>>>

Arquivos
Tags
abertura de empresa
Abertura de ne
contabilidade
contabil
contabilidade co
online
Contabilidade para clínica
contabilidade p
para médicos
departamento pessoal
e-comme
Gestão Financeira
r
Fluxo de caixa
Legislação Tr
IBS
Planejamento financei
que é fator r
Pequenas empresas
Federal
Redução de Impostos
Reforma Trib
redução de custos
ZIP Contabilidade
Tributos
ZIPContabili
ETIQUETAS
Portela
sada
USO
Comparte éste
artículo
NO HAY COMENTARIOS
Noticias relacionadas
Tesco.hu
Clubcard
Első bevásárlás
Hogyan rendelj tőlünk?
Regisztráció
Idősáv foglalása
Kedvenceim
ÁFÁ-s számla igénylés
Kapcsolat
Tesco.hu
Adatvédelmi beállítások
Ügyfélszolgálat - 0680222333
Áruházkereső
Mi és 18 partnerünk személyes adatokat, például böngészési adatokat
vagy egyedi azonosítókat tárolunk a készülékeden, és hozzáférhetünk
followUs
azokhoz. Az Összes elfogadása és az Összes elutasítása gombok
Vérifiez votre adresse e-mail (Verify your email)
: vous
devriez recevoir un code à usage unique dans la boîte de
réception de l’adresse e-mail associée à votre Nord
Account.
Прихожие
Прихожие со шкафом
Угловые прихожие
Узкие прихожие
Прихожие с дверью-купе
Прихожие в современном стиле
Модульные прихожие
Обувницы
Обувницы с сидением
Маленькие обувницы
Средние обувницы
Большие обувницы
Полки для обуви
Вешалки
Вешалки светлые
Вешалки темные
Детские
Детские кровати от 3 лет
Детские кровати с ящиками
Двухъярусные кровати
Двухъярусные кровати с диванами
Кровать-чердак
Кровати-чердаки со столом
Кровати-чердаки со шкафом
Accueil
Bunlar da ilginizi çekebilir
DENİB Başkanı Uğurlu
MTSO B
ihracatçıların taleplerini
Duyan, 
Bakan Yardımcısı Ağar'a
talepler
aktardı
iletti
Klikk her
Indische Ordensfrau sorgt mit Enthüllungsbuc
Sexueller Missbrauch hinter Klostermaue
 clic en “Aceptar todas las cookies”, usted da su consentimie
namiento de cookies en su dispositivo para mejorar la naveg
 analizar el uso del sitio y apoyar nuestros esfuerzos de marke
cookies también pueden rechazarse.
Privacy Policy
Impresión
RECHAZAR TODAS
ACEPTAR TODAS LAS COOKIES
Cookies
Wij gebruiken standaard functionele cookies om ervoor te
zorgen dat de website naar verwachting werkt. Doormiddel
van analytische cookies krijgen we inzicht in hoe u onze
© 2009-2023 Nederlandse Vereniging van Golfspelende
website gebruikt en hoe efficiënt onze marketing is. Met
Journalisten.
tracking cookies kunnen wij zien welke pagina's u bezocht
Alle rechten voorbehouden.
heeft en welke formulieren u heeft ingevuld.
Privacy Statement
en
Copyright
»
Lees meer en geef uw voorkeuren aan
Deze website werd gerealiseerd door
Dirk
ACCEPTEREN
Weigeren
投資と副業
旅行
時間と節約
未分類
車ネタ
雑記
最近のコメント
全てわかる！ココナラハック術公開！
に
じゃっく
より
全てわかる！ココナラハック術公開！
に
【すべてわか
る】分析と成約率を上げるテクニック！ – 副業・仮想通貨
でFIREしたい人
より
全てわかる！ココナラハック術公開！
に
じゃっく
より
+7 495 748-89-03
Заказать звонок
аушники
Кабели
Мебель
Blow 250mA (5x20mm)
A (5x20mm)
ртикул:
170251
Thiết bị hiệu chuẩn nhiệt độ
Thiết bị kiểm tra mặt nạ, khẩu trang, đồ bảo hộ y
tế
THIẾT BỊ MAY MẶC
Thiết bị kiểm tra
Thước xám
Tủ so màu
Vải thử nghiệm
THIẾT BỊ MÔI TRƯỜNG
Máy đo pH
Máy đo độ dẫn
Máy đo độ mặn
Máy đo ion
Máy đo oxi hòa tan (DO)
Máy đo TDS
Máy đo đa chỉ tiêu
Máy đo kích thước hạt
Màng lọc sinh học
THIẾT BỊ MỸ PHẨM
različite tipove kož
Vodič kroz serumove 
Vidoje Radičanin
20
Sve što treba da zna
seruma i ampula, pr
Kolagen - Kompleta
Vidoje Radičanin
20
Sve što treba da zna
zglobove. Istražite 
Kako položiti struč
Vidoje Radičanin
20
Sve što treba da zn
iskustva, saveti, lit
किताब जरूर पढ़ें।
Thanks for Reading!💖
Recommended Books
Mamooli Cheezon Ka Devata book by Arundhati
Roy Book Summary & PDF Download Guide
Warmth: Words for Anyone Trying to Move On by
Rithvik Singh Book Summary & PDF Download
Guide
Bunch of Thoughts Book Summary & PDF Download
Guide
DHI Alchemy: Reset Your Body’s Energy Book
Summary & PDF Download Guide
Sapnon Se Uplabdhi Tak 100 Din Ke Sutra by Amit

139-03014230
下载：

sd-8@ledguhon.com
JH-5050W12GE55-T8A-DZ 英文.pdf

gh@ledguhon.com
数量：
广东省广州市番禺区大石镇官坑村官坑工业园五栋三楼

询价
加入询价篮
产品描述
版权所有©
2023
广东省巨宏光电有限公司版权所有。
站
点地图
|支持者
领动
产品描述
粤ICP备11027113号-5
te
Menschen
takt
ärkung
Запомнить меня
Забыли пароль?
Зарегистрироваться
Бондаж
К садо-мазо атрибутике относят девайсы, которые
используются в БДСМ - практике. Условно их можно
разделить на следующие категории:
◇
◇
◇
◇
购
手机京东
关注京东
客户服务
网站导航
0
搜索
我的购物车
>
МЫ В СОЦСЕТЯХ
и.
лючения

<<<

■ **Your goal**: All the entries above must be repeated exactly as they were given.

■ **Answer for the task**:
Arquivos
Tags
abertura de empresa
Abertura de ne
contabilidade
contabil
contabilidade co
online
Contabilidade para clínica
contabilidade p
para médicos
departamento pessoal
e-comme
Gestão Financeira
r
Fluxo de caixa
Legislação Tr
IBS
Planejamento financei
que é fator r
Pequenas empresas
Federal
Redução de Impostos
Reforma Trib
redução de custos
ZIP Contabilidade
Tributos
ZIPContabili
ETIQUETAS
Portela
sada
USO
Comparte éste
artículo
NO HAY COMENTARIOS
Noticias relacionadas
Tesco.hu
Clubcard
Első bevásárlás
Hogyan rendelj tőlünk?
Regisztráció
Idősáv foglalása
Kedvenceim
ÁFÁ-s számla igénylés
Kapcsolat
Tesco.hu
Adatvédelmi beállítások
Ügyfélszolgálat - 0680222333
Áruházkereső
Mi és 18 partnerünk személyes adatokat, például böngészési adatokat
vagy egyedi azonosítókat tárolunk a készülékeden, és hozzáférhetünk
followUs
azokhoz. Az Összes elfogadása és az Összes elutasítása gombok
Vérifiez votre adresse e-mail (Verify your email)
: vous
devriez recevoir un code à usage unique dans la boîte de
réception de l’adresse e-mail associée à votre Nord
Account.
Прихожие
Прихожие со шкафом
Угловые прихожие
Узкие прихожие
Прихожие с дверью-купе
Прихожие в современном стиле
Модульные прихожие
Обувницы
Обувницы с сидением
Маленькие обувницы
Средние обувницы
Большие обувницы
Полки для обуви
Вешалки
Вешалки светлые
Вешалки темные
Детские
Детские кровати от 3 лет
Детские кровати с ящиками
Двухъярусные кровати
Двухъярусные кровати с диванами
Кровать-чердак
Кровати-чердаки со столом
Кровати-чердаки со шкафом
Accueil
Bunlar da ilginizi çekebilir
DENİB Başkanı Uğurlu
MTSO B
ihracatçıların taleplerini
Duyan, 
Bakan Yardımcısı Ağar'a
talepler
aktardı
iletti
Klikk her
Indische Ordensfrau sorgt mit Enthüllungsbuc
Sexueller Missbrauch hinter Klostermaue
 clic en “Aceptar todas las cookies”, usted da su consentimie
namiento de cookies en su dispositivo para mejorar la naveg
 analizar el uso del sitio y apoyar nuestros esfuerzos de marke
cookies también pueden rechazarse.
Privacy Policy
Impresión
RECHAZAR TODAS
ACEPTAR TODAS LAS COOKIES
Cookies
Wij gebruiken standaard functionele cookies om ervoor te
zorgen dat de website naar verwachting werkt. Doormiddel
van analytische cookies krijgen we inzicht in hoe u onze
© 2009-2023 Nederlandse Vereniging van Golfspelende
website gebruikt en hoe efficiënt onze marketing is. Met
Journalisten.
tracking cookies kunnen wij zien welke pagina's u bezocht
Alle rechten voorbehouden.
heeft en welke formulieren u heeft ingevuld.
Privacy Statement
en
Copyright
»
Lees meer en geef uw voorkeuren aan
Deze website werd gerealiseerd door
Dirk
ACCEPTEREN
Weigeren
投資と副業
旅行
時間と節約
未分類
車ネタ
雑記
最近のコメント
全てわかる！ココナラハック術公開！
に
じゃっく
より
全てわかる！ココナラハック術公開！
に
【すべてわか
る】分析と成約率を上げるテクニック！ – 副業・仮想通貨
でFIREしたい人
より
全てわかる！ココナラハック術公開！
に
じゃっく
より
+7 495 748-89-03
Заказать звонок
аушники
Кабели
Мебель
Blow 250mA (5x20mm)
A (5x20mm)
ртикул:
170251
Thiết bị hiệu chuẩn nhiệt độ
Thiết bị kiểm tra mặt nạ, khẩu trang, đồ bảo hộ y
tế
THIẾT BỊ MAY MẶC
Thiết bị kiểm tra
Thước xám
Tủ so màu
Vải thử nghiệm
THIẾT BỊ MÔI TRƯỜNG
Máy đo pH
Máy đo độ dẫn
Máy đo độ mặn
Máy đo ion
Máy đo oxi hòa tan (DO)
Máy đo TDS
Máy đo đa chỉ tiêu
Máy đo kích thước hạt
Màng lọc sinh học
THIẾT BỊ MỸ PHẨM
različite tipove kož
Vodič kroz serumove 
Vidoje Radičanin
20
Sve što treba da zna
seruma i ampula, pr
Kolagen - Kompleta
Vidoje Radičanin
20
Sve što treba da zna
zglobove. Istražite 
Kako položiti struč
Vidoje Radičanin
20
Sve što treba da zn
iskustva, saveti, lit
किताब जरूर पढ़ें।
Thanks for Reading!💖
Recommended Books
Mamooli Cheezon Ka Devata book by Arundhati
Roy Book Summary & PDF Download Guide
Warmth: Words for Anyone Trying to Move On by
Rithvik Singh Book Summary & PDF Download
Guide
Bunch of Thoughts Book Summary & PDF Download
Guide
DHI Alchemy: Reset Your Body’s Energy Book
Summary & PDF Download Guide
Sapnon Se Uplabdhi Tak 100 Din Ke Sutra by Amit

139-03014230
下载：

sd-8@ledguhon.com
JH-5050W12GE55-T8A-DZ 英文.pdf

gh@ledguhon.com
数量：
广东省广州市番禺区大石镇官坑村官坑工业园五栋三楼

询价
加入询价篮
产品描述
版权所有©
2023
广东省巨宏光电有限公司版权所有。
站
点地图
|支持者
领动
产品描述
粤ICP备11027113号-5
te
Menschen
takt
ärkung
Запомнить меня
Забыли пароль?
Зарегистрироваться
Бондаж
К садо-мазо атрибутике относят девайсы, которые
используются в БДСМ - практике. Условно их можно
разделить на следующие категории:
◇
◇
◇
◇
购
手机京东
关注京东
客户服务
网站导航
0
搜索
我的购物车
>
МЫ В СОЦСЕТЯХ
и.
лючения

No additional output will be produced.